Most patients had beam radiation (64%) and chemotherapy (58%), and 45% of patients were treated with both. This is similar to findings by Mattavelli et al., in which 69% of patients received postoperative radiation therapy and 55% received chemotherapy.3 Furthermore, the number of patients receiving radiation has increased from about half of patients diagnosed between 1973 to 2008 to 64% in those diagnosed from 2009 to 2014 based on the SEER database.7 Participation in chemo‐ and radiation therapy was highest for patients with grade III tumors in our study and declined for those with grade IV tumors, likely reflecting the limited treatment options for advanced disease.

Importantly, we did not find any survival benefit to radiation therapy, which is consistent with prior reports from Wu et al. and Spiro et al.7, 17 The lack of benefit associated with radiation therapy may be that patients receiving radiation have worse initial prognoses or that the SEER database lacks disease‐specific survival or information on locoregional control.
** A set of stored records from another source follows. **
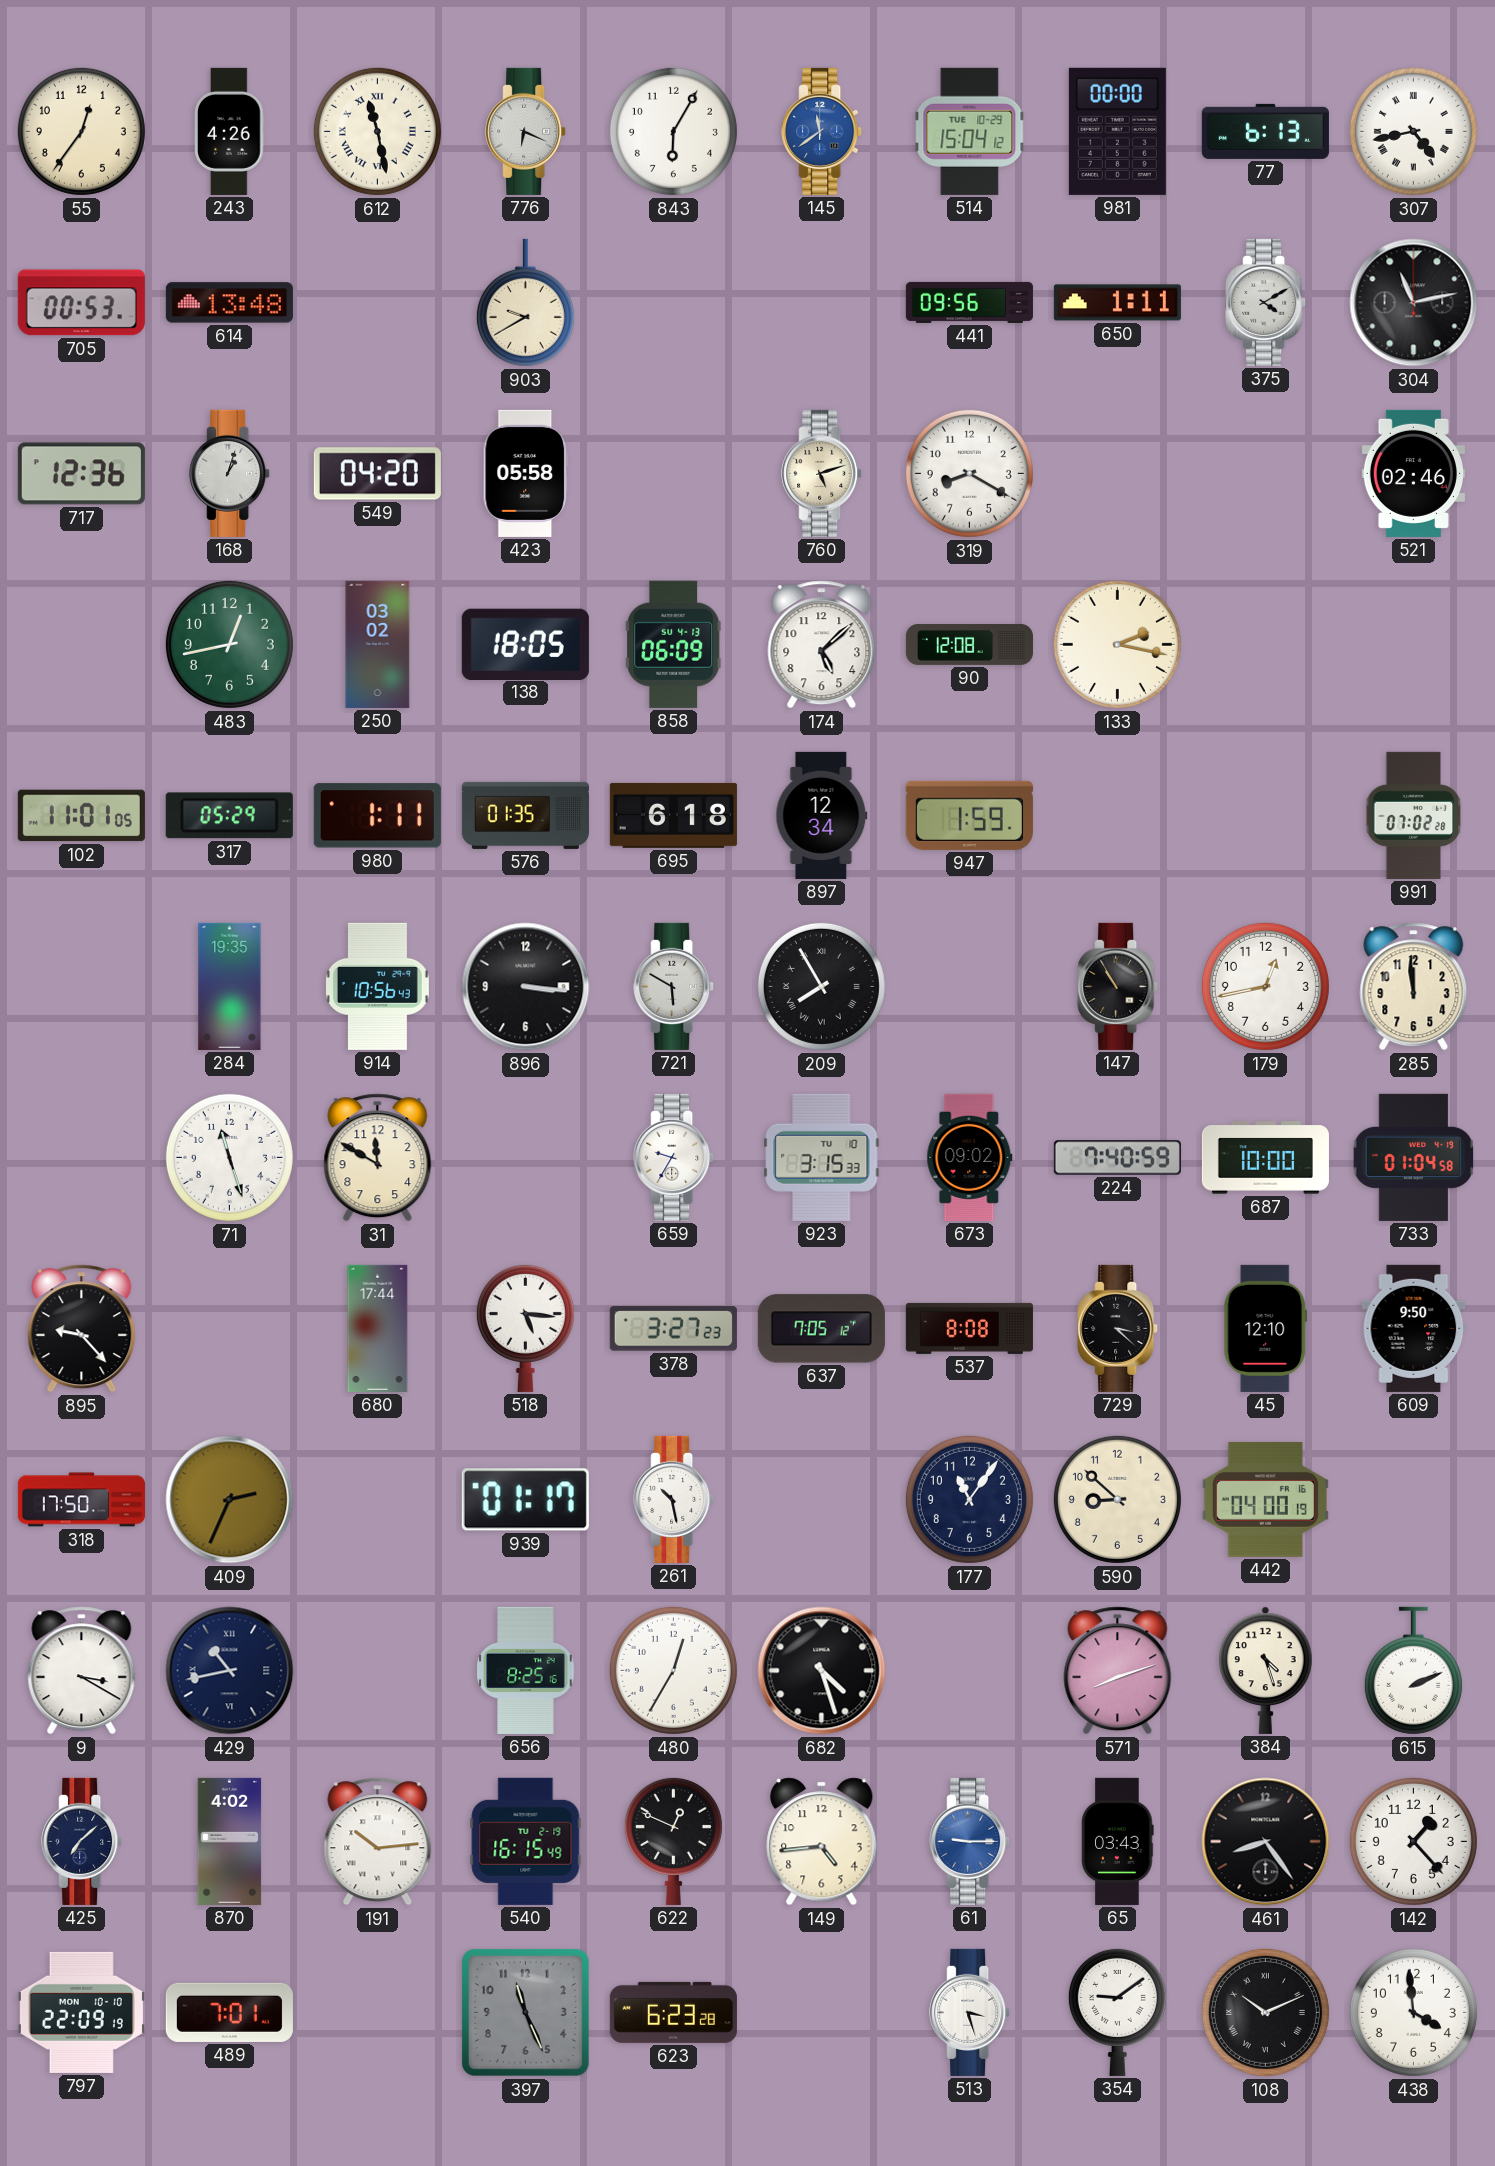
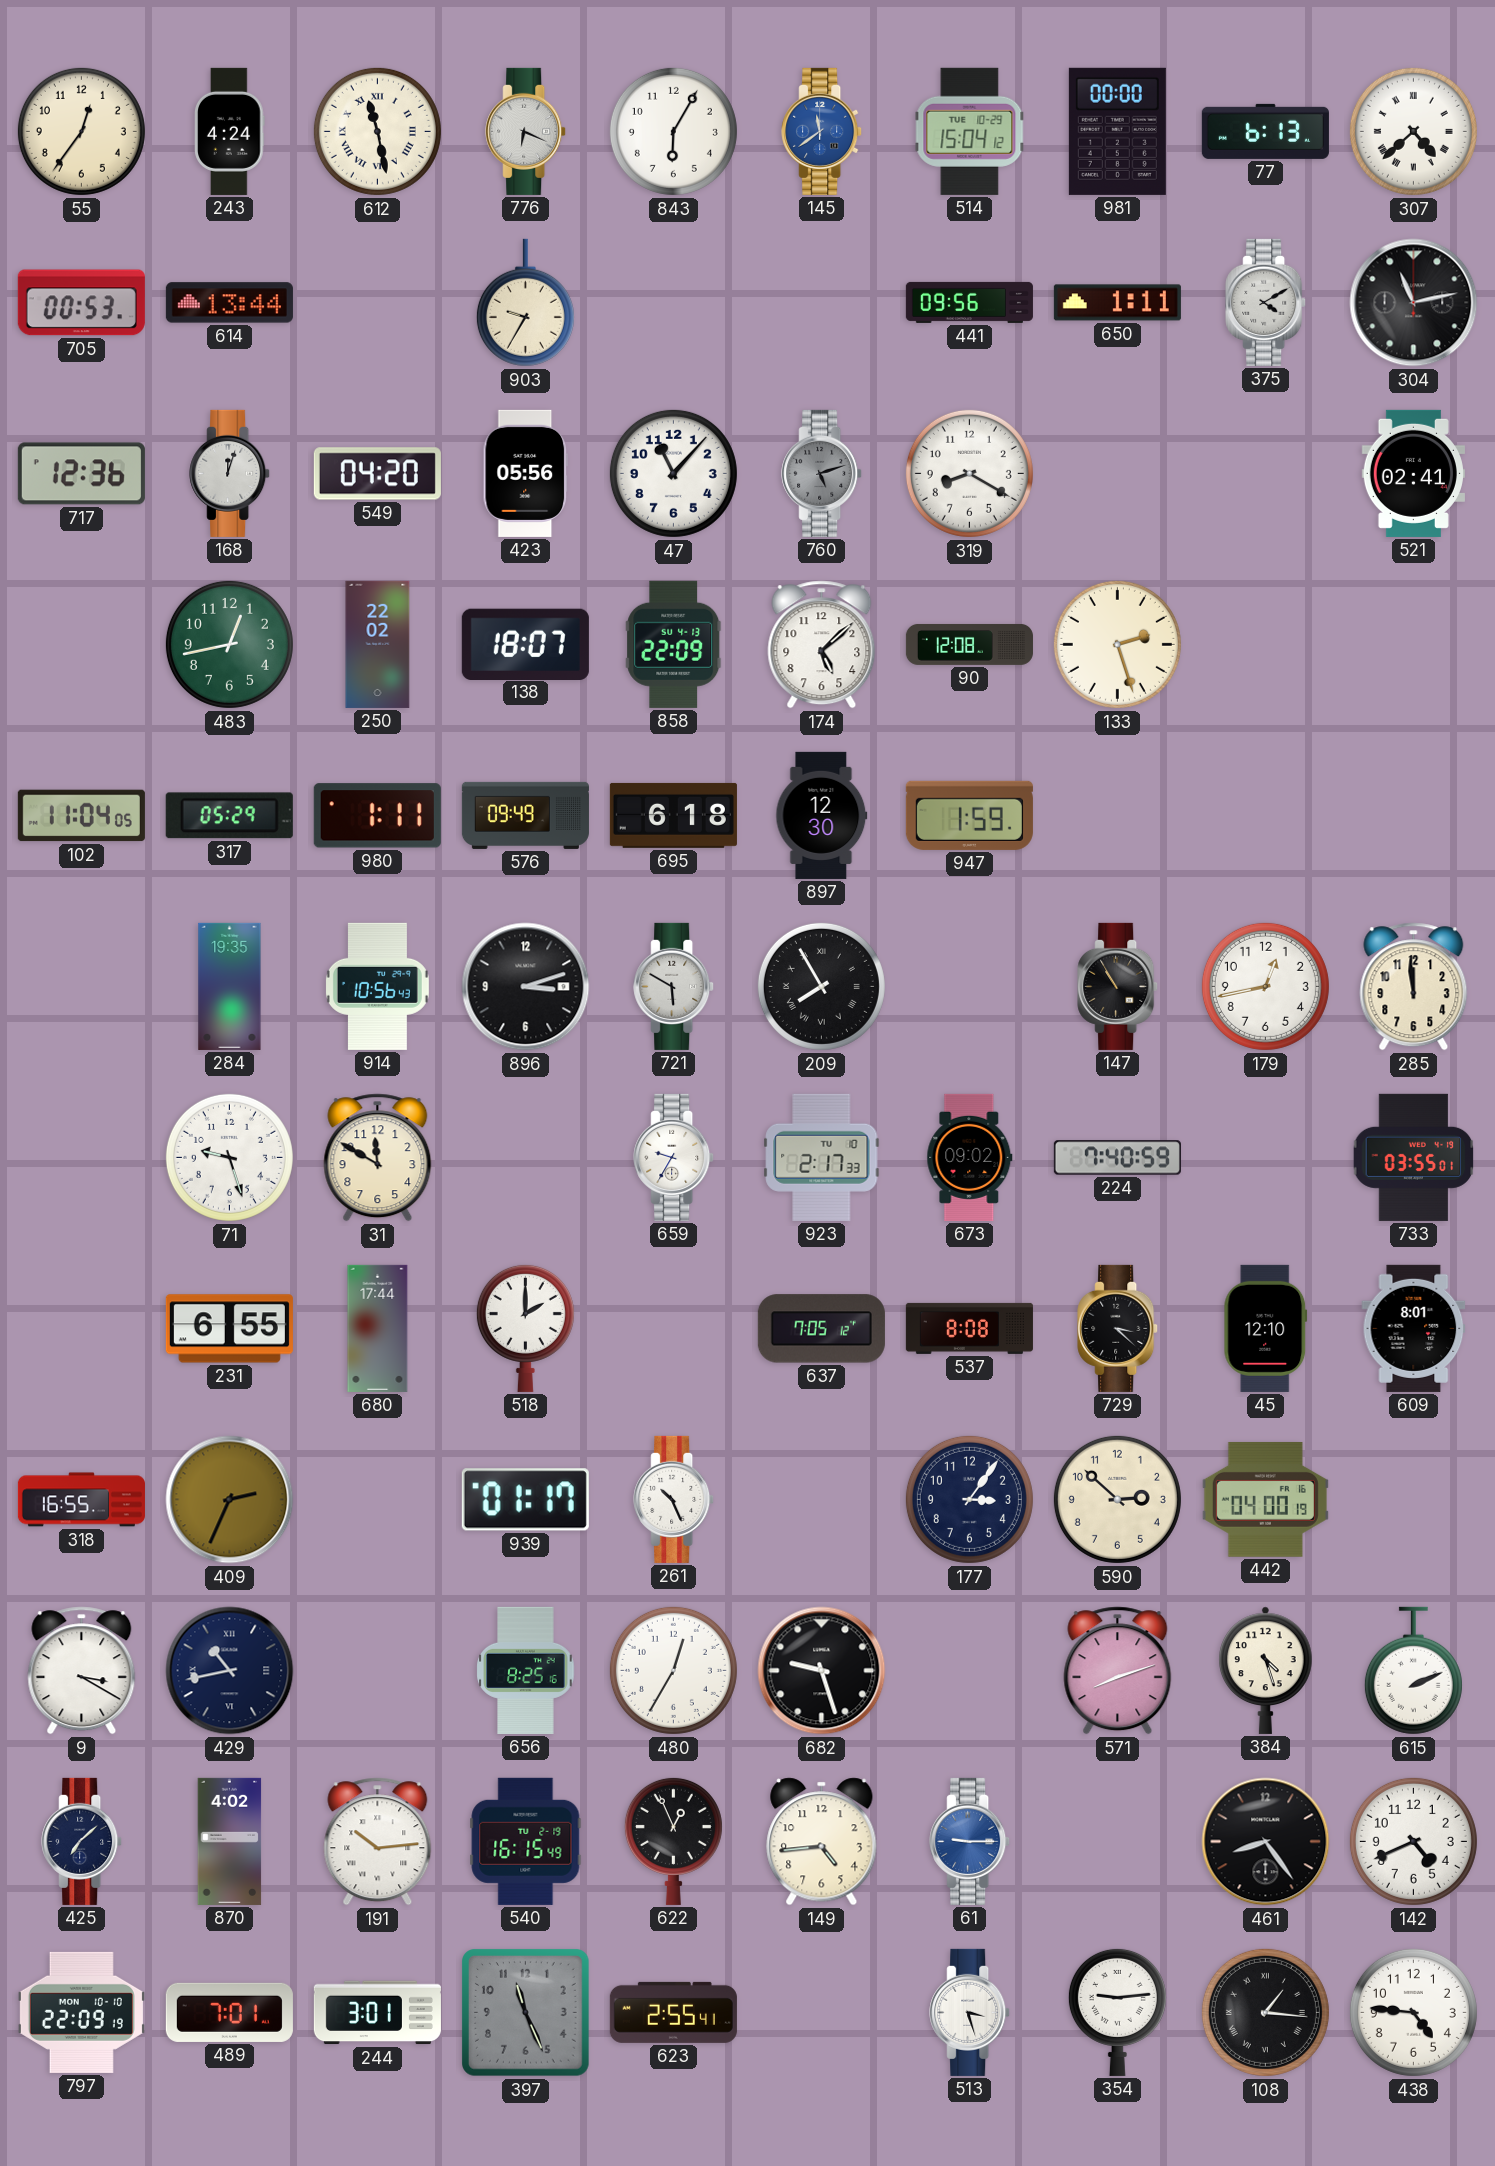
243: 4:26 -> 4:24
307: 4:43 -> 4:38
614: 13:48 -> 13:44
903: 9:40 -> 9:35
168: 1:03 -> 12:03
423: 05:58 -> 05:56
47: none -> 11:07
760 dial: cream -> grey
521: 02:46 -> 02:41
250: 03:02 -> 22:02
138: 18:05 -> 18:07
858: 06:09 -> 22:09
133: 2:17 -> 2:27
102: 11:01 -> 11:04
576: 01:35 -> 09:49
897: 12:34 -> 12:30
991: 07:02 -> none
896: 3:16 -> 3:12
71: 11:27 -> 9:27
923: 3:15 -> 2:17
687: 10:00 -> none
733: 01:04 -> 03:55
895: 9:23 -> none
231: none -> 6:55
518: 5:16 -> 2:00
378: 3:27 -> none
609: 9:50 -> 8:01
318: 17:50 -> 16:55
261: 10:28 -> 10:26
177: 11:06 -> 3:06
590: 8:52 -> 2:52
682: 4:27 -> 9:27
622: 12:49 -> 12:56
65: 03:43 -> none
142: 1:23 -> 4:41
244: none -> 3:01
623: 6:23 -> 2:55
354: 9:09 -> 9:14
108: 10:11 -> 1:16
438: 3:59 -> 4:46
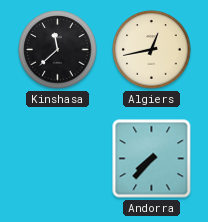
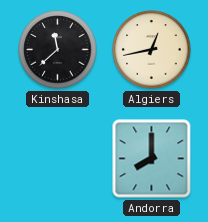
Andorra: 7:37 -> 8:00
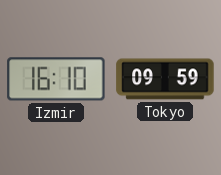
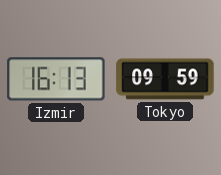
Izmir: 16:10 -> 16:13
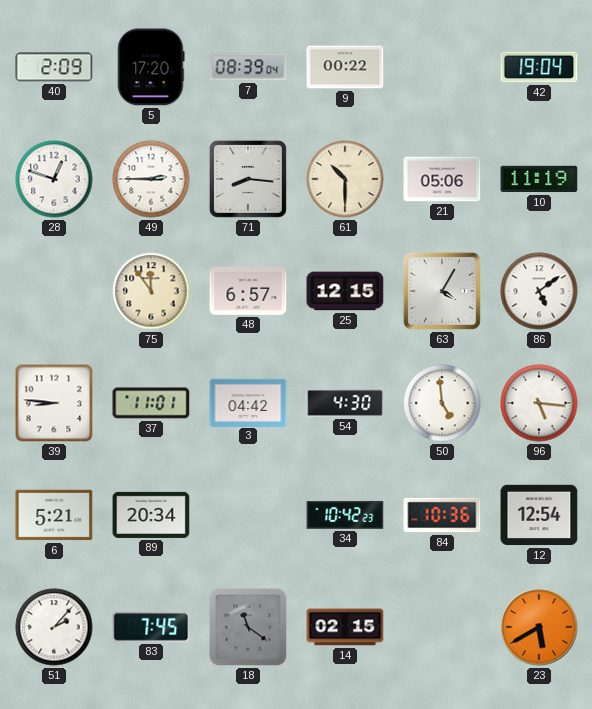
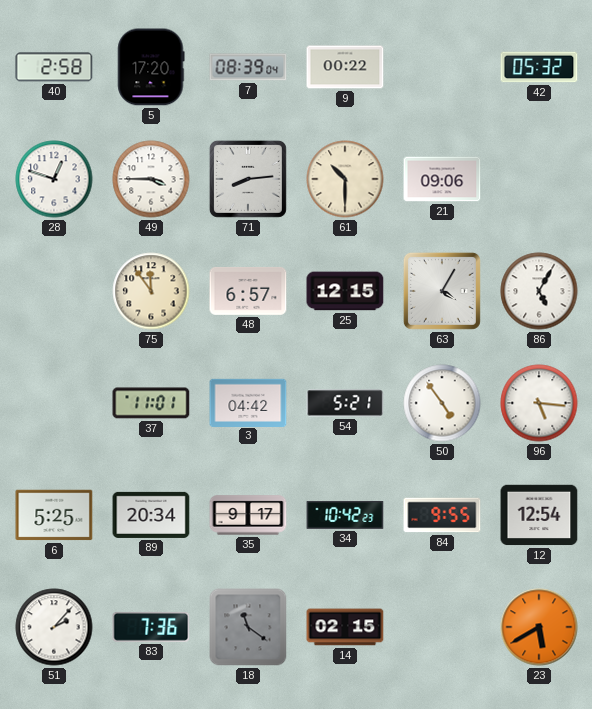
40: 2:09 -> 2:58
42: 19:04 -> 05:32
49: 2:45 -> 3:45
71: 8:16 -> 8:14
21: 05:06 -> 09:06
10: 11:19 -> none
86: 5:09 -> 5:05
39: 8:46 -> none
54: 4:30 -> 5:21
50: 4:59 -> 4:54
6: 5:21 -> 5:25
35: none -> 9:17
84: 10:36 -> 9:55
83: 7:45 -> 7:36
Similarly, there was no overall survival benefit to chemotherapy. Again, this could be explained by selection bias; patients with more advanced disease may be more likely to receive chemotherapy.

There are several limitations to this study of a rare sinonasal malignancy as well as of a population‐based study. The SEER database represents retrospective data collection with voluntary and at times inconsistent reporting. There is a lack of data regarding stage, grade, and disease‐specific survival, and because of these limitations, it is difficult to draw conclusions about prognostic factors regarding these variables. Furthermore, sequence and site‐specific details of surgical, chemotherapy, and radiation treatment are not detailed in the SEER database and would be valuable additions to this study. Lastly, while the SEER database covers 28% of the population, it includes a higher percentage of foreign born individuals (17.9%) compared to the general US population (12.8%),8 a fact that should be taken into consideration when extrapolating this data.

CONCLUSION

Sarcomas of the paranasal sinuses are not only rare but have an extremely poor prognosis. This study adds to the current literature on these tumors and is the first to report in detail the surgical interventions performed as well as characteristics about lymph node spread, tumor histology, and treatment outcomes since the advent of radiation and chemotherapy. As these tumors are so rare, continued study of the demographics, tumor characteristics, and long‐term outcomes of this population will be crucial to guide treatment modalities and strategies for otolaryngologists.